So at this point, anyone that reads this blog knows I’m taking computer science classes at a local university. One of my ongoing beefs with * science majors is the (IMO) ridiculous amount of math classes that everyone has to take. In the case of computer science, I swear there are more math classes than there are actual computer/programming classes. It’s nuts.
Last summer I stumbled my way through a pre-calculus class (yeah, I didn’t need to go far with math when I got my BFA) and managed to get an A. I didn’t get an A because the professor was awesome (she was cool but I had a hard time learning from her), nor did I get an A because of the textbook. In fact, I got an A in spite of the textbook–what a utter and complete piece of kunk–and in spite of difficulties learning from my professor. My A was punk through and through. Buck the system, and all that.
I could wax philosophic about college math departments, but I’ll save my conspiracy theories for private conversations. Suffice it to say I think they do not all have your best interests in mind when they (a) choose their textbooks, (b) hire their professors, and (c) teach you math.
In my case, a double-whammy of difficult teacher + horrific textbook drove me to Kahn Academy and other free resources on the Internet. That worked for me, but I still wish my pre-calc class required less hunting. I wish I had a resource right here in my basement office that I could pull off a shelf and read instead of my assigned math textbook.

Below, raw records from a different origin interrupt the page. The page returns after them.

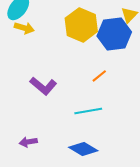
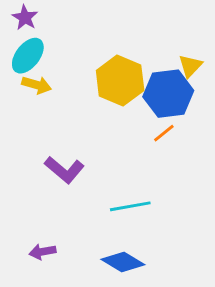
orange line: (99, 76) -> (164, 133), moved

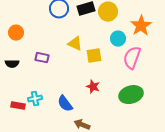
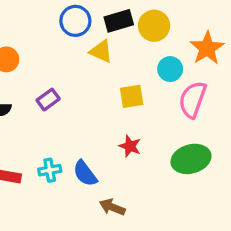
yellow triangle: (75, 44) -> (101, 51), moved
purple rectangle: (42, 58) -> (48, 100), turned -48
cyan cross: (35, 99) -> (50, 170), moved

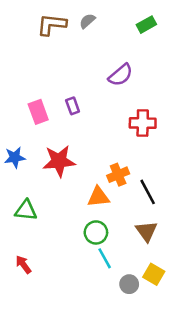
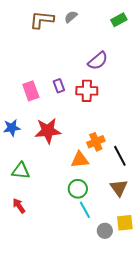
red cross: (143, 123) -> (87, 91), moved
red arrow: (23, 264) -> (19, 206), moved
yellow square: (154, 274) -> (125, 223), turned -36

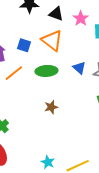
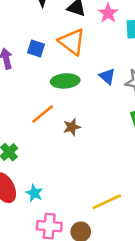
orange line: (14, 73) -> (43, 114), moved
cyan star: (48, 162) -> (34, 193), moved

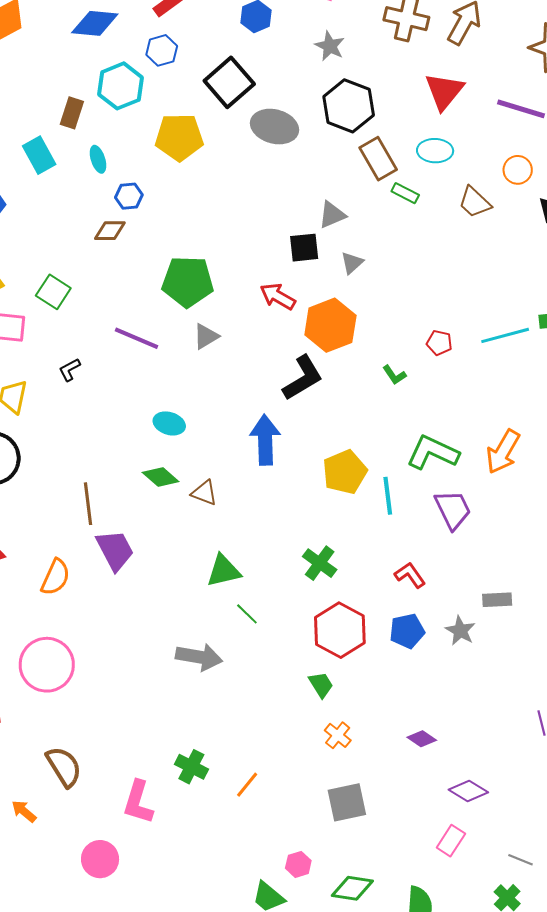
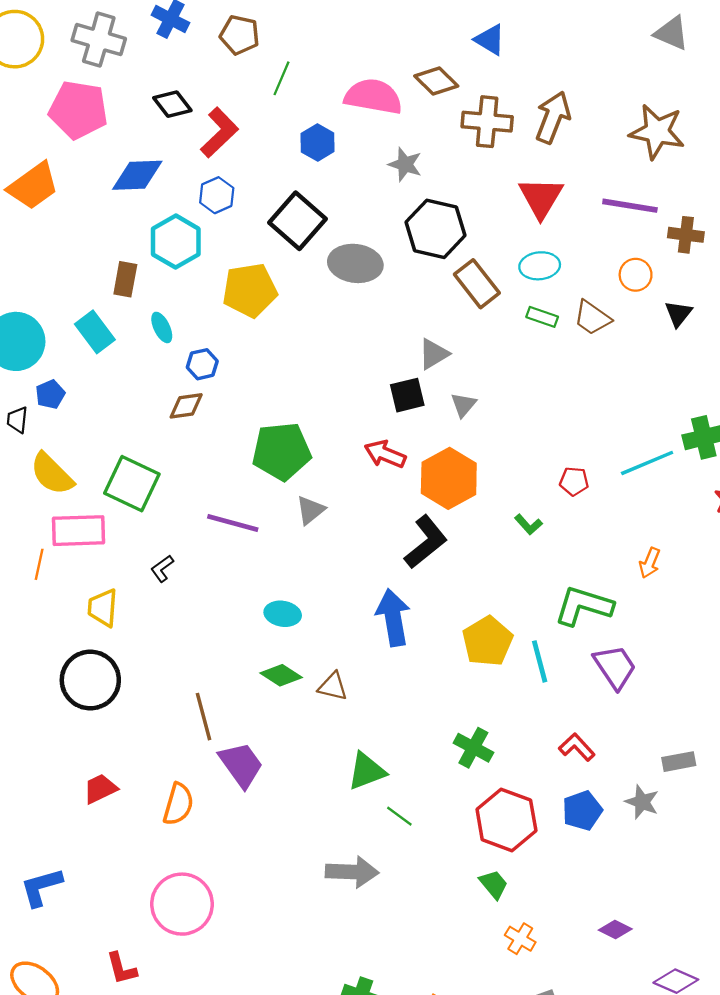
green rectangle: (405, 193) -> (542, 317), moved
green square: (53, 292) -> (132, 484), size x1.4
orange arrow: (503, 452) -> (650, 563), moved, size x0.6

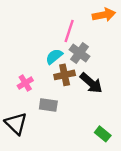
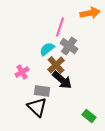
brown cross: (65, 75) -> (56, 65), turned -30
black arrow: (91, 83) -> (62, 80), moved
black triangle: (16, 123) -> (37, 107), moved

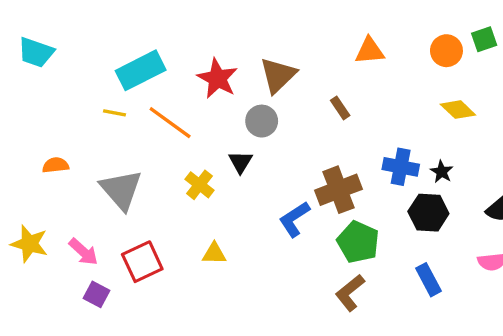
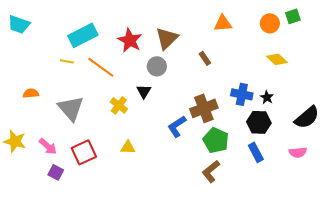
blue rectangle: (428, 280) -> (256, 152), moved

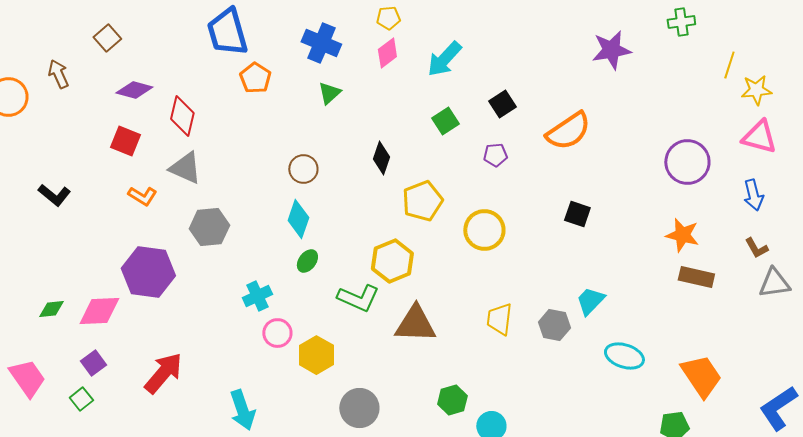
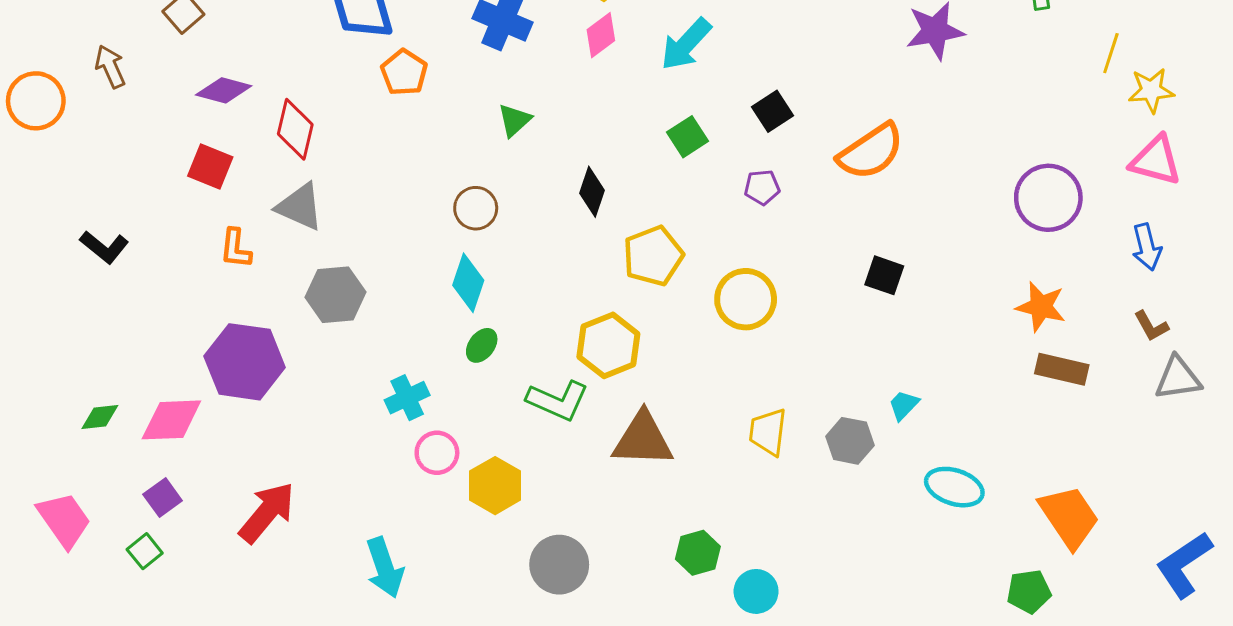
green triangle: (329, 93) -> (514, 120), moved
orange L-shape: (142, 196) -> (236, 248), turned 64
cyan trapezoid: (590, 301) -> (904, 405), size x0.7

Turns out I could have done that all along. Oh, the things you don’t think about when stressing over functions.
I checked out other colleges near me and found one textbook that got consistently good reviews from students. It’s called College Algebra and Trigonometry through Modeling and Visualization (2nd Edition) by Gary Rockswold. It’s at least two editions behind the most recent edition, but the beauty of math is that it doesn’t change. The pre-calc you’re learning now is the same pre-calc that existed before Isaac Newton defined calculus. On top of that, when a textbook edition is two or more editions old, it’s dirt cheap. This book was about $150 new, but I got it through abebooks.com for $1.50. Note the decimal position. With expediting shipping, I paid $7. I win.
Long story longer: if your college math textbook sucks, get a better one. It’s cheap and you’ll do better in math in spite of your college’s efforts to knock you down. Bastards.